Since the first of the year I have been meeting with a Polish translator once a week. She reads letters written in Polish to me and I take notes. There are stacks and stacks of letters that my mother saved from that time in her and my dad’s life. I have much more information about my mom and than I do about my dad during the early war years.
So what happened to my dad after the unsuccessful Polish Defensive Campaign of September 1939? This I am trying to learn from letters he received from his parents, sister, an aunt and a cousin. Much of the problem with getting the desired information is that these letters are one-way conversations. I have learned some interesting details about they dad’s family while learning details about my dad is challenging. So far there is little information about my dad’s time from 1940 through 1941.
The first letter my dad’s family received from him was dated July 7, 1942 which was a year after Stalin granted amnesty to imprisoned Poles. My father was in Kermine, Uzbekistan, while the family wrote from Kojbagor, Kazakhstan.
In their letter back to my dad, he learned that they had been on a “kolkhoz or sovkhoz”, Soviet state run collective farm with oppressive conditions but over the past year they were on “novostrojka”, a new building site, building a new rail line and his sister worked 10 hour days shoveling dirt and carrying stones, earning a ” few sorry rubles”. Her health was deteriorating from all the physical labor and they lived in a barracks that housed 22 people and the winters on the steppes of Kazakhstan were brutal.

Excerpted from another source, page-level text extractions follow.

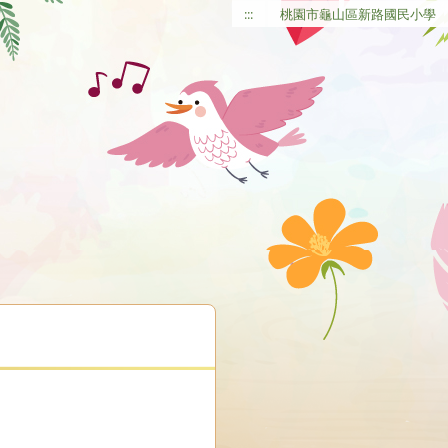
:::
桃園市龜山區新路國民小學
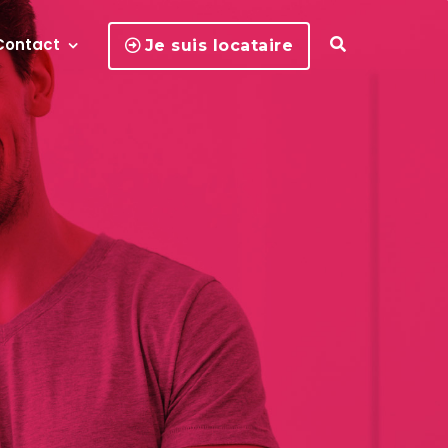
Contact
Je suis locataire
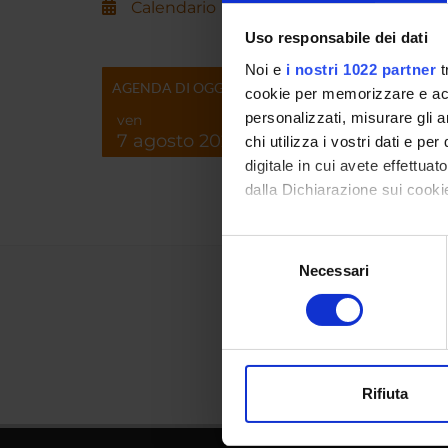
Calendario
Uso responsabile dei dati
Noi e
i nostri 1022 partner
t
AGENDA DI OGGI
cookie per memorizzare e acce
personalizzati, misurare gli an
ven
7 agosto 2026
chi utilizza i vostri dati e pe
digitale in cui avete effettua
dalla Dichiarazione sui cookie
Con il tuo consenso, vorrem
Selezione
raccogliere informazi
Necessari
del
Identificare il tuo di
consenso
digitali).
Approfondisci come vengono el
modificare o ritirare il tuo 
Rifiuta
Utilizziamo i cookie per perso
nostro traffico. Condividiamo 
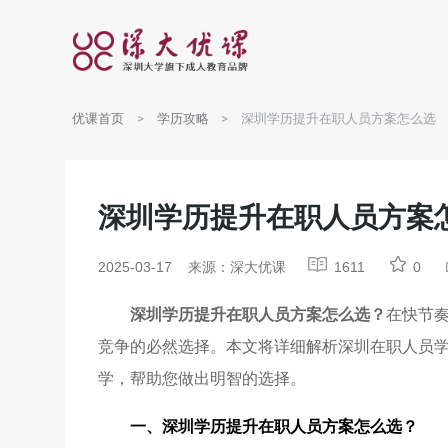
优课首页
学历攻略
深圳学历提升在职人员方案怎么选
深圳学历提升在职人员方案
2025-03-17
来源：深大优课
1611
0
深圳学历提升在职人员方案
怎么选？
在快节
竞争的必然选择。本文将详细解析深圳在职人员
学，帮助您做出明智的选择。
一、
深圳学历提升在职人员方案
怎么选？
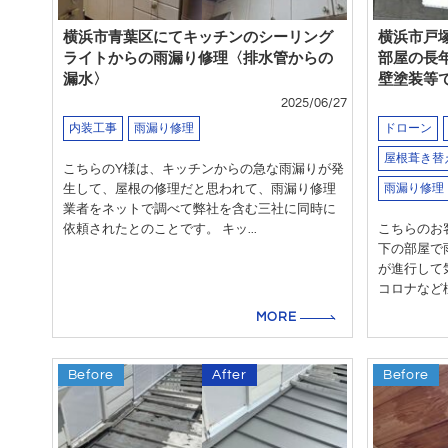
横浜市青葉区にてキッチンのシーリング
横浜市戸
ライトからの雨漏り修理〈排水管からの
部屋の長
漏水〉
壁塗装等
2025/06/27
内装工事
雨漏り修理
ドローン
屋根葺き替
こちらのY様は、キッチンからの急な雨漏りが発
生して、屋根の修理だと思われて、雨漏り修理
雨漏り修理
業者をネットで調べて弊社を含む三社に同時に
依頼されたとのことです。 キッ...
こちらのお
下の部屋で
が進行して
コロナなど様
MORE
Before
After
Before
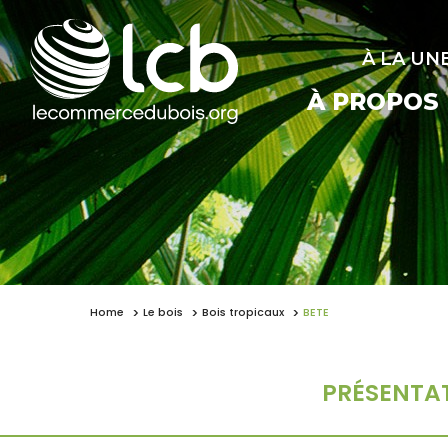
À LA UN
À PROPOS
Home
Le bois
Bois tropicaux
BETE
PRÉSENTA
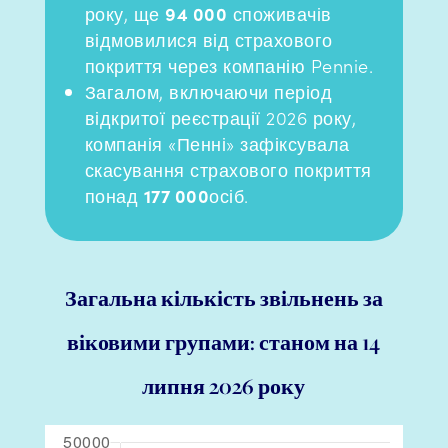
року, ще
94 000
споживачів
відмовилися від страхового
покриття через компанію Pennie.
Загалом, включаючи період
відкритої реєстрації 2026 року,
компанія «Пенні» зафіксувала
скасування страхового покриття
понад
177 000
осіб.
Загальна кількість звільнень за
віковими групами: станом на 14
липня 2026 року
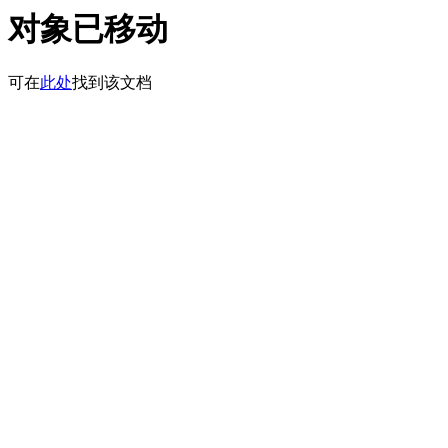
对象已移动
可在
此处
找到该文档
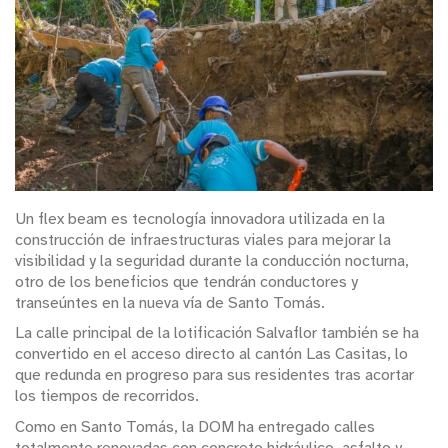
Un flex beam es tecnología innovadora utilizada en la
construcción de infraestructuras viales para mejorar la
visibilidad y la seguridad durante la conducción nocturna,
otro de los beneficios que tendrán conductores y
transeúntes en la nueva vía de Santo Tomás.
La calle principal de la lotificación Salvaflor también se ha
convertido en el acceso directo al cantón Las Casitas, lo
que redunda en progreso para sus residentes tras acortar
los tiempos de recorridos.
Como en Santo Tomás, la DOM ha entregado calles
totalmente renovadas con concreto hidráulico, asfalto y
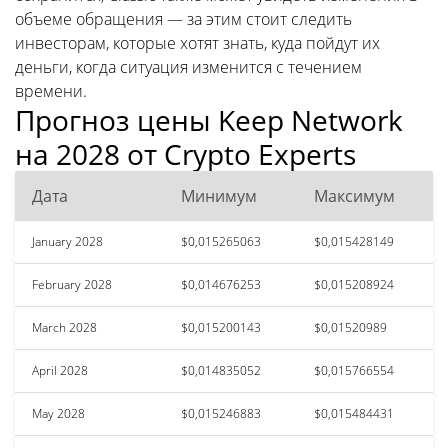
объеме обращения — за этим стоит следить
инвесторам, которые хотят знать, куда пойдут их
деньги, когда ситуация изменится с течением
времени.
Прогноз цены Keep Network
на 2028 от Crypto Experts
Дата
Минимум
Максимум
January 2028
$0,015265063
$0,015428149
February 2028
$0,014676253
$0,015208924
March 2028
$0,015200143
$0,01520989
April 2028
$0,014835052
$0,015766554
May 2028
$0,015246883
$0,015484431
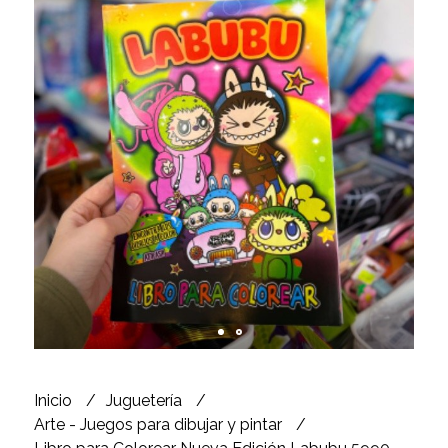
Inicio
Juguetería
Arte - Juegos para dibujar y pintar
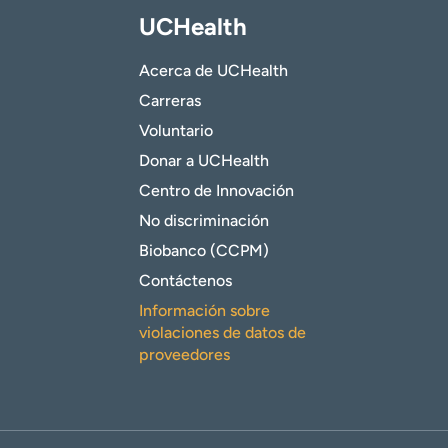
UCHealth
Acerca de UCHealth
Carreras
Voluntario
Donar a UCHealth
Centro de Innovación
No discriminación
Biobanco (CCPM)
Contáctenos
Información sobre
violaciones de datos de
proveedores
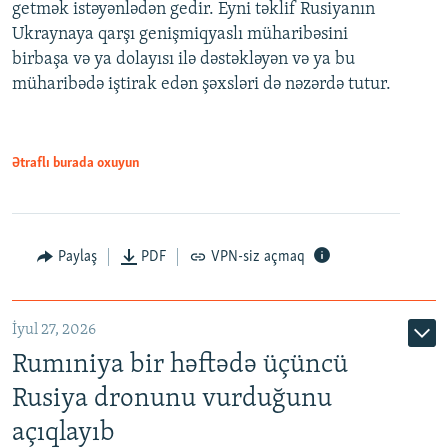
getmək istəyənlədən gedir. Eyni təklif Rusiyanın
Ukraynaya qarşı genişmiqyaslı müharibəsini
birbaşa və ya dolayısı ilə dəstəkləyən və ya bu
müharibədə iştirak edən şəxsləri də nəzərdə tutur.
Ətraflı burada oxuyun
Paylaş
PDF
VPN-siz açmaq
İyul 27, 2026
Rumıniya bir həftədə üçüncü
Rusiya dronunu vurduğunu
açıqlayıb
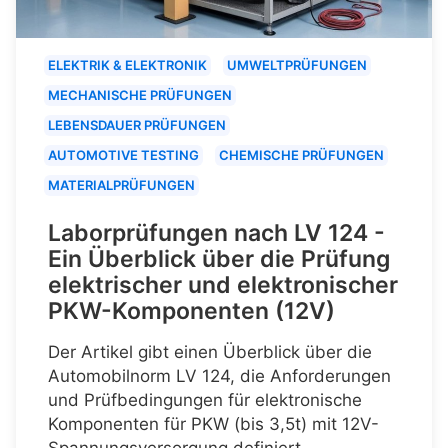
ELEKTRIK & ELEKTRONIK
UMWELTPRÜFUNGEN
MECHANISCHE PRÜFUNGEN
LEBENSDAUER PRÜFUNGEN
AUTOMOTIVE TESTING
CHEMISCHE PRÜFUNGEN
MATERIALPRÜFUNGEN
Laborprüfungen nach LV 124 -
Ein Überblick über die Prüfung
elektrischer und elektronischer
PKW-Komponenten (12V)
Der Artikel gibt einen Überblick über die
Automobilnorm LV 124, die Anforderungen
und Prüfbedingungen für elektronische
Komponenten für PKW (bis 3,5t) mit 12V-
Spannungsversorgung definiert.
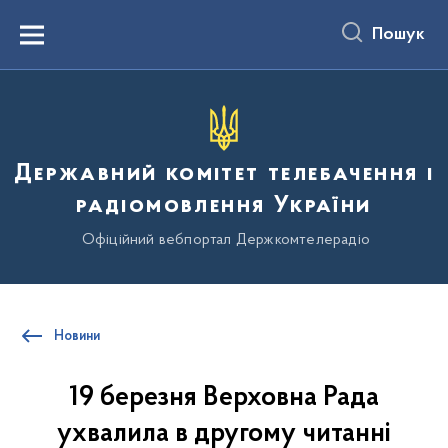
до
основного
Пошук
вмісту
Menu
Державний комітет телебачення і
радіомовлення України
Офіційний вебпортал Держкомтелерадіо
Новини
19 березня Верховна Рада
ухвалила в другому читанні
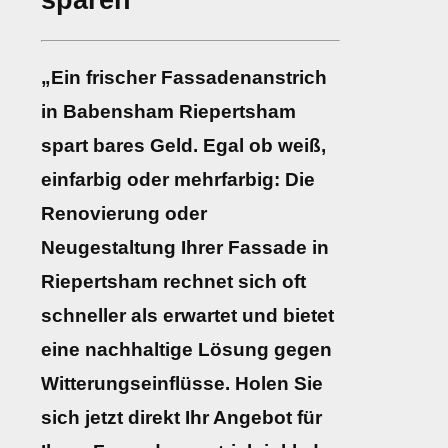
sparen
„Ein frischer Fassadenanstrich
in Babensham Riepertsham
spart bares Geld. Egal ob weiß,
einfarbig oder mehrfarbig: Die
Renovierung oder
Neugestaltung Ihrer Fassade in
Riepertsham rechnet sich oft
schneller als erwartet und bietet
eine nachhaltige Lösung gegen
Witterungseinflüsse. Holen Sie
sich jetzt direkt Ihr Angebot für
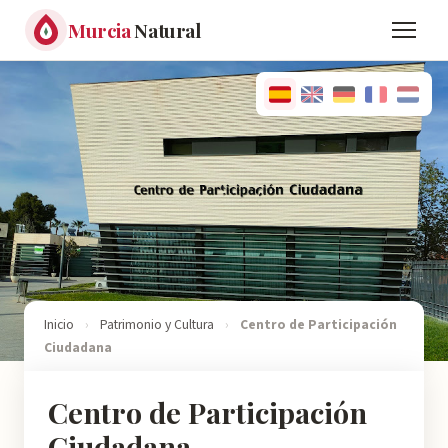
Murcia
Natural
Inicio
›
Patrimonio y Cultura
›
Centro de Participación
Ciudadana
Centro de Participación
Ciudadana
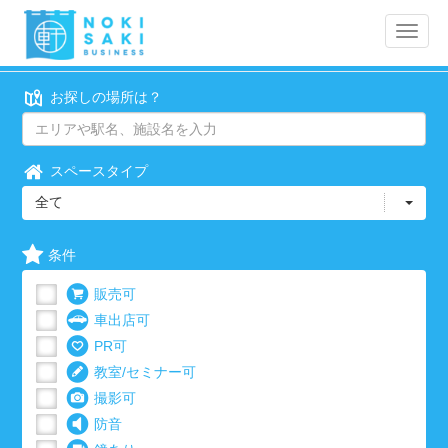
Toggle
naviga
お探しの場所は？
スペースタイプ
全て
条件
販売可
車出店可
PR可
教室/セミナー可
撮影可
防音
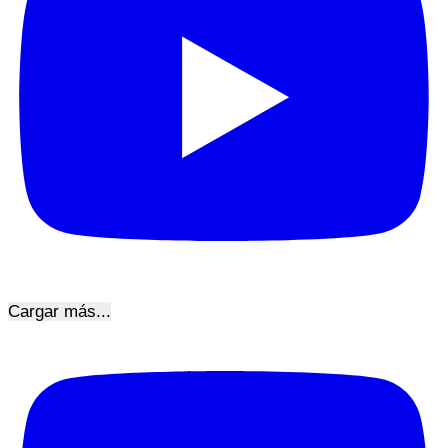
Cargar más...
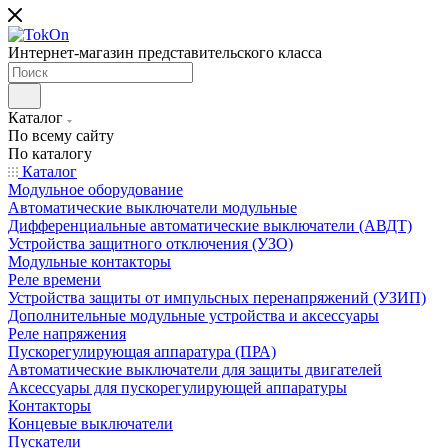
Интернет-магазин представительского класса
Каталог
По всему сайту
По каталогу
Каталог
Модульное оборудование
Автоматические выключатели модульные
Дифференциальные автоматические выключатели (АВДТ)
Устройства защитного отключения (УЗО)
Модульные контакторы
Реле времени
Устройства защиты от импульсных перенапряжений (УЗИП)
Дополнительные модульные устройства и аксессуары
Реле напряжения
Пускорегулирующая аппаратура (ПРА)
Автоматические выключатели для защиты двигателей
Аксессуары для пускорегулирующей аппаратуры
Контакторы
Концевые выключатели
Пускатели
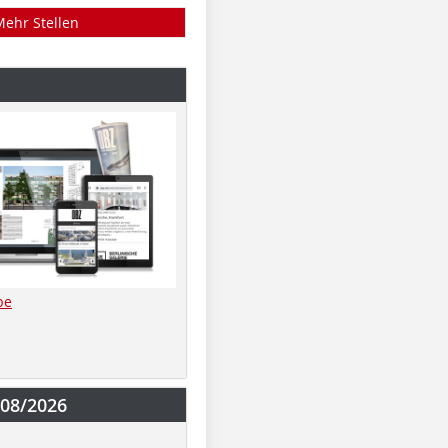
Mehr Stellen
be
-08/2026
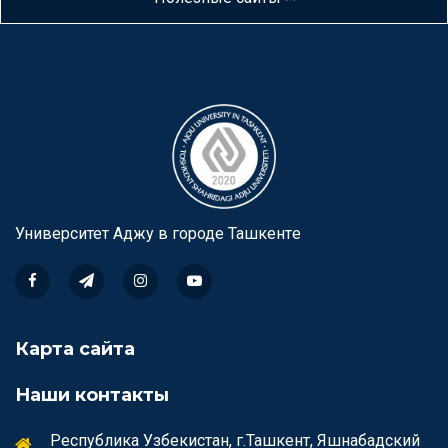
Университет Аджу в городе Ташкентe
Карта сайта
Наши контакты
Республика Узбекистан, г.Ташкент, Яшнабадский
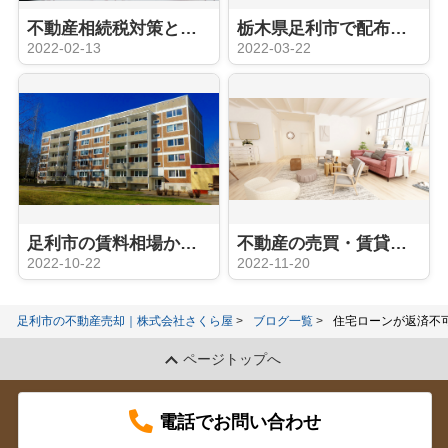
不動産相続税対策とは？注意点と対策方法について解説
栃木県足利市で配布しているハザードマップとは？使用用途も解説！
2022-02-13
2022-03-22
足利市の賃料相場からみるアパート経営
不動産の売買・賃貸アンケート結果からみる不動産の見るポイントについて
2022-10-22
2022-11-20
足利市の不動産売却｜株式会社さくら屋
ブログ一覧
住宅ローンが返済不
ページトップへ
電話でお問い合わせ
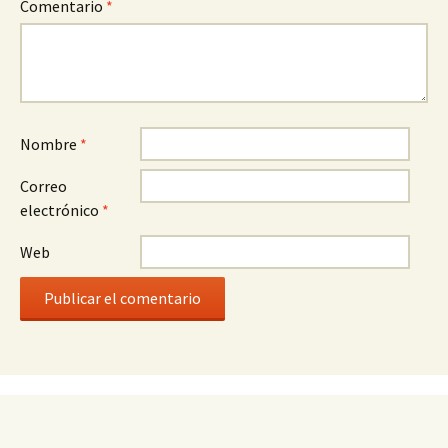
Comentario
*
Nombre
*
Correo
electrónico
*
Web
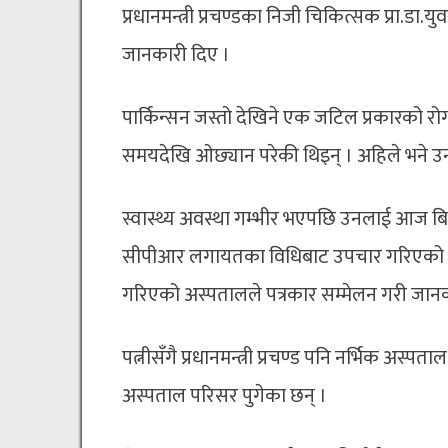
प्रधानमन्त्री प्रचण्डका निजी चिकित्सक प्रा.
जानकारी दिए ।
पार्किन्सन जस्तो देखिने एक जटिल प्रकारको रोग
समयदेखि ओछ्यान परेकी थिइन् । अहिले भने 
स्वास्थ्य अवस्था गम्भीर भएपछि उनलाई आज ब
सीपीआर लगायतका विधिबाट उपचार गरिएको थिय
गरिएको अस्पतालले पत्रकार सम्मेलन गरी जान
पत्नीसँगै प्रधानमन्त्री प्रचण्ड पनि नर्भिक अस्पता
अस्पताल परिसर पुगेका छन् ।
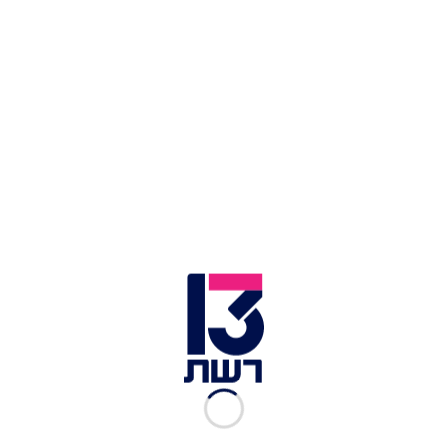
נתניהו כדי לקבוע מועד, אך לא נענו. בתוך כך, שר
הביטחון יואב גלנט כינס הערב דיון מיוחד
בהשתתפות בכירי צהל, המוסד, שב"כ ונציגי המשא
ומתן בנוגע למאמצים להשבת החטופים.
גורמים המעורים במו"מ אמרו לחדשות 13 כי "עד
שנתניהו לא יכנס את הדיון - המשלחת בראשות ראש
המוסד דוד ברנע לא תצא לקטר". אותם גורמים מתחו
ביקורת על "מריחת הזמן" של נתניהו: "יש דרכים
אחרות לנהל משא ומתן קשוח. צריך לקבוע את המנדט
ולהניע את השיחות". גורם מדיני: "ראש המוסד ייצא
לקטר ביום שני - ולא מחר".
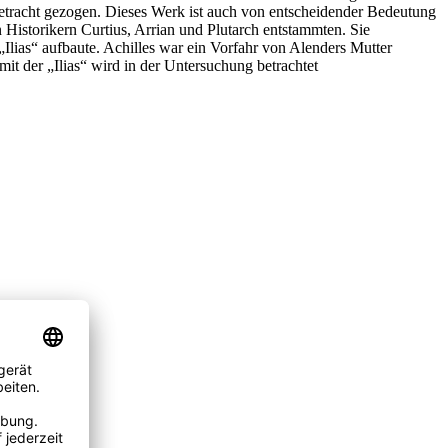
n Betracht gezogen. Dieses Werk ist auch von entscheidender Bedeutung
Historikern Curtius, Arrian und Plutarch entstammten. Sie
Ilias“ aufbaute. Achilles war ein Vorfahr von Alenders Mutter
it der „Ilias“ wird in der Untersuchung betrachtet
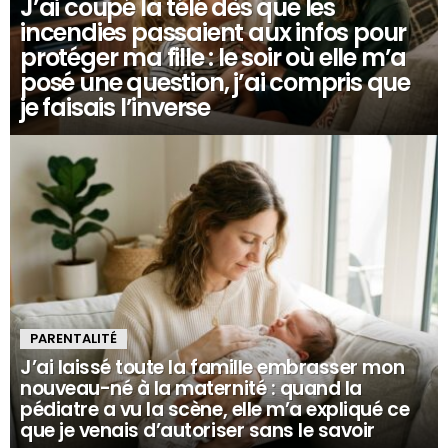
J’ai coupé la télé dès que les
incendies passaient aux infos pour
protéger ma fille : le soir où elle m’a
posé une question, j’ai compris que
je faisais l’inverse
PARENTALITÉ
J’ai laissé toute la famille embrasser mon
nouveau-né à la maternité : quand la
pédiatre a vu la scène, elle m’a expliqué ce
que je venais d’autoriser sans le savoir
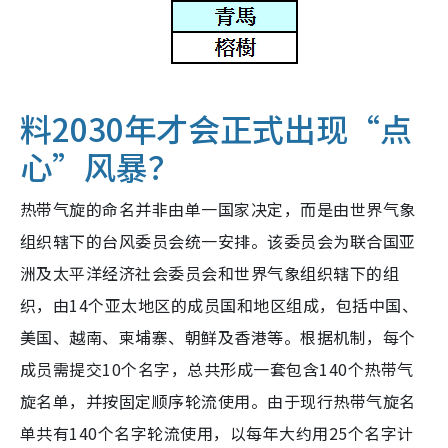
料2030年才会正式出现“点
心”风暴？
热带气旋的命名并非由单一国家决定，而是由世界气象
组织辖下的台风委员会统一安排。该委员会为联合国亚
洲及太平洋经济社会委员会和世界气象组织辖下的组
织，由14个亚太地区的成员国和地区组成，包括中国、
美国、越南、柬埔寨、朝鲜及香港等。根据机制，每个
成员需提交10个名字，总共形成一套包含140个热带气
旋名单，并按固定顺序轮流使用。由于现行热带气旋名
单共有140个名字轮流使用，以每年大约用25个名字计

My grandfather wrote pleading for my dad to come and rescue them but at the time my dad was in Kermine, training with the newly formed Polish Second Corps under General Wladylaw Anders in the Soviet Union. After all, Stalin let the Poles out of the Gulag, they needed to help him fight the Nazi’s. At the bottom of this letter there is a very warm personal note from my grandmother to her son saying that she always felt and had dreams that my dad was in a Soviet prison somewhere not far from them and had not been able to make it to the West.The majority of information learned about the family has been from letters written in 1946-47 right after dad’s family returned to Poland from Siberia.
In one of those post-war letters, I learned that my aunt, had married in 1938, just one year before the war. In September 1939 her husband Adam, a Polish Army officer went off to war and they never saw each other again. Unknown to her at the time the letters were written, was that Adam was murdered in Katyn, April 1940, seven months after the war broke out. She knew that he was in the Soviet prison, Starobielsk, and that they were taken somewhere north – and that they vanished “like a stone in the water”. She expressed agony about not knowing his fate, longing for his return, and knowing deep down inside that he was dead. These letters were dated 1947, pleading with my father to try to find out more about Adam’s whereabouts, grieving and still hoping he was alive somewhere after seven years. My dad’s parents and sister did not leave Siberia until June 1946 when they were repatriated and resettled in Poland after being deported on April 12, 1940. They were resettled in an area that prior to the war was Germany, since their home, Stryj, Poland was now Stryj, Ukraine SSR.
The Katyn Massacre, as it has since become known, was the murder of 14,000 Polish officers by the Soviets in the spring of 1940. There were three sites that collectively are referred to as the Katyn Massacre. The officers were taken out of the prison camps, shot in back of the head execution style, and buried in shallow graves. The Germans, as they were taking over Soviet soil in 1943, found these graves. The Soviets blamed the Nazi’s, but independent forensic evidence clearly pointed to the Soviet Union for the murders. History goes on to prove this beyond a doubt.
Another deportation story coming out of these letters was about my dad’s cousin’s family. The cousin wrote dad that while in Siberia her husband was interned in Hungary, but then spent the rest of the war in a German POW camp. Other letters revealed that he was released after the war, returned to Poland, took up with another woman and had two kids. All the while his wife, my dad’s cousin, went through Siberia with her mother, to the middle east, and then they got stuck in Beirut, Lebanon. Meanwhile her father had been with them in Siberia, but had his documents stolen, therefore could not leave when his wife and daughter got out. Feeling hopeless, in 1943 he committed suicide by jumping in front of a train. At the time it was reported that he died of typhus to spare the surviving family the gruesome details.
Such tragedies! Lives derailed and in many cases futures ruined.